Modupe Ogundimu is a General Manager at the National Health Insurance Scheme, Nigeria and Convener of the JLN, and Rozita Halina Tun Hussein is senior deputy director of Malaysian Ministry of Health’s Planning Division and previously convened the JLN.
Modupe: “JLN is a network of countries pursuing UHC. They are all at different stages facing different challenges, and are hoping that in a very safe space they can come together with others. We solve problems together, we synthesise knowledge, we adapt knowledge, we co-produce knowledge and because it is voluntary, there is a lot of passion.
"These are people who have their regular day jobs, and who are practitioners in their own right in the UHC space and have decided to support each other because they face practical challenges and issues day-in and day-out.”
Rozita: “These are the people who face the problems, or who have already faced a problem and have found some solution that worked and want to share that with the group. So it is a real community of practitioners.

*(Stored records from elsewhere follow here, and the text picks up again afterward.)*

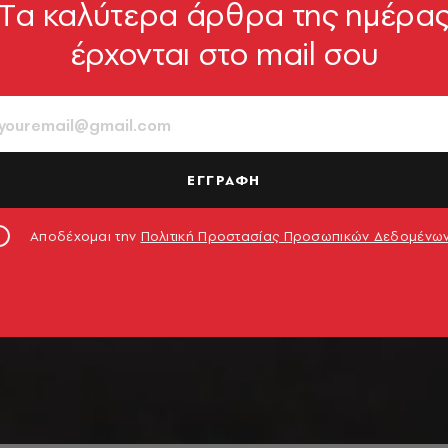
Tα καλύτερα άρθρα της ημέρα
έρχονται στο mail σου
ΕΓΓΡΑΦΗ
Αποδέχομαι την
Πολιτική Προστασίας Προσωπικών Δεδομένω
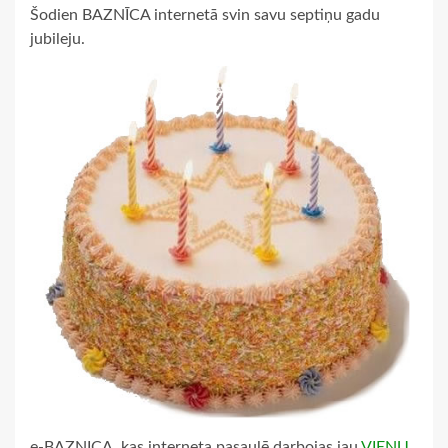
Šodien BAZNĪCA internetā svin savu septiņu gadu
jubileju.
e-BAZNICA, kas interneta pasaulē darbojas jau
VIENU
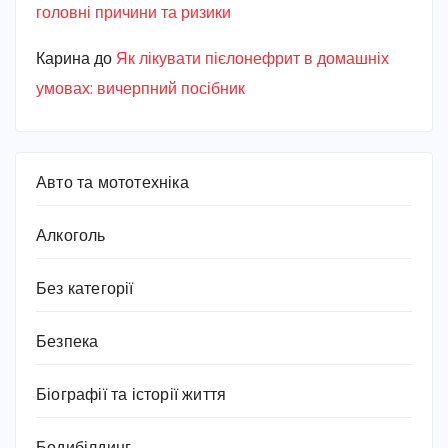
головні причини та ризики
Карина
до
Як лікувати пієлонефрит в домашніх
умовах: вичерпний посібник
Авто та мототехніка
Алкоголь
Без категорії
Безпека
Біографії та історії життя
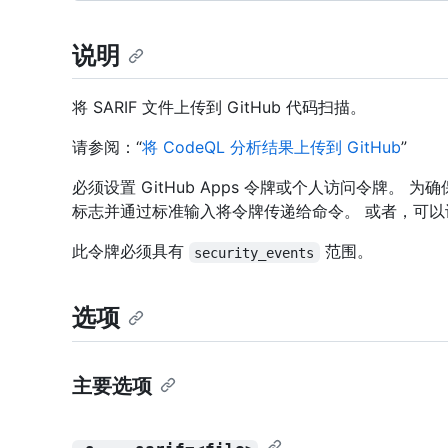
说明
将 SARIF 文件上传到 GitHub 代码扫描。
请参阅：“
将 CodeQL 分析结果上传到 GitHub
”
必须设置 GitHub Apps 令牌或个人访问令牌。 
标志并通过标准输入将令牌传递给命令。 或者，可
此令牌必须具有
范围。
security_events
选项
主要选项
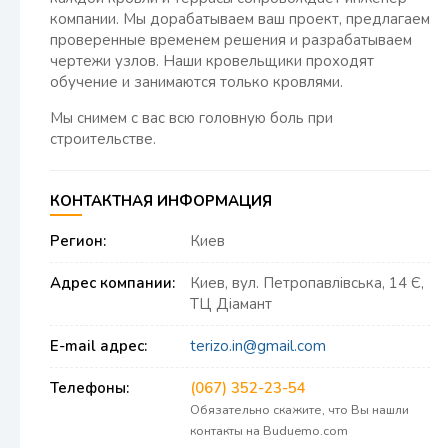
компании. Мы дорабатываем ваш проект, предлагаем
проверенные временем решения и разрабатываем
чертежи узлов. Наши кровельщики проходят
обучение и занимаются только кровлями.
Мы снимем с вас всю головную боль при
строительстве.
КОНТАКТНАЯ ИНФОРМАЦИЯ
Регион:
Киев
Адрес компании:
Киев, вул. Петропавлівська, 14 Є,
ТЦ Діамант
E-mail адрес:
terizo.in@gmail.com
Телефоны:
(067) 352-23-54
Обязательно скажите, что Вы нашли
контакты на Buduemo.com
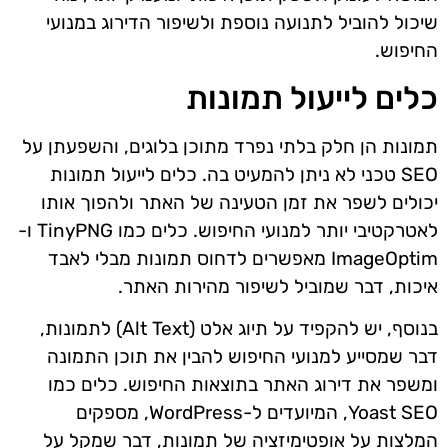
שיכול להוביל לתנועה נוספת ולשיפור הדירוג במנועי
החיפוש.
כלים לייעול תמונות
תמונות הן חלק בלתי נפרד מתוכן בלוגים, והשפעתן על
SEO טכני לא ניתן להמעיט בה. כלים לייעול תמונות
יכולים לשפר את זמן הטעינה של האתר ולהפוך אותו
לאטרקטיבי יותר למנועי החיפוש. כלים כמו TinyPNG ו-
ImageOptim מאפשרים לדחוס תמונות מבלי לאבד
איכות, דבר שמוביל לשיפור מהירות האתר.
בנוסף, יש להקפיד על תיוג אלט (Alt Text) לתמונות,
דבר שמסייע למנועי החיפוש להבין את תוכן התמונה
ומשפר את דירוג האתר בתוצאות החיפוש. כלים כמו
Yoast SEO, המיועדים ל-WordPress, מספקים
המלצות על אופטימיזציה של תמונות, דבר שמקל על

The groups that form around specific initiatives become a little family of their own and become like-minded in that they face the same issues.”
Modupe: “Because we are country-led and country-owned, we can feed into and enhance country efforts. Yes, we are doing what we can but a larger network such as UHC2030 can come with other solutions, so JLN can be a vehicle for greater opportunities that exist as being part of UHC2030. We can draw other networks into the gaps that we identify.
"You begin to see similarities and potential for areas of real collaboration, and using UHC2030 as a vehicle that has already been established makes it easier as you already have those partnerships. You are not going out as one network to another, we are part of a larger network that makes relationships much easier.”
Rozita: “As country members, we are always thinking how is this going to impact and help countries? We really see being part of UHC2030 as something that is very positive. While the JLN has already got lots of initiatives we’re working on, there are some areas that we haven’t even touched such as linking up with the governance side and linking up with the human resources side of things. We just haven’t done this yet.
"We’ve also previously intentionally stayed away from research because the thinking is that we are all practitioners. But now there are areas where research is required, because we want to prove that the things we do work and so we are now ripe for bringing in elements of research.”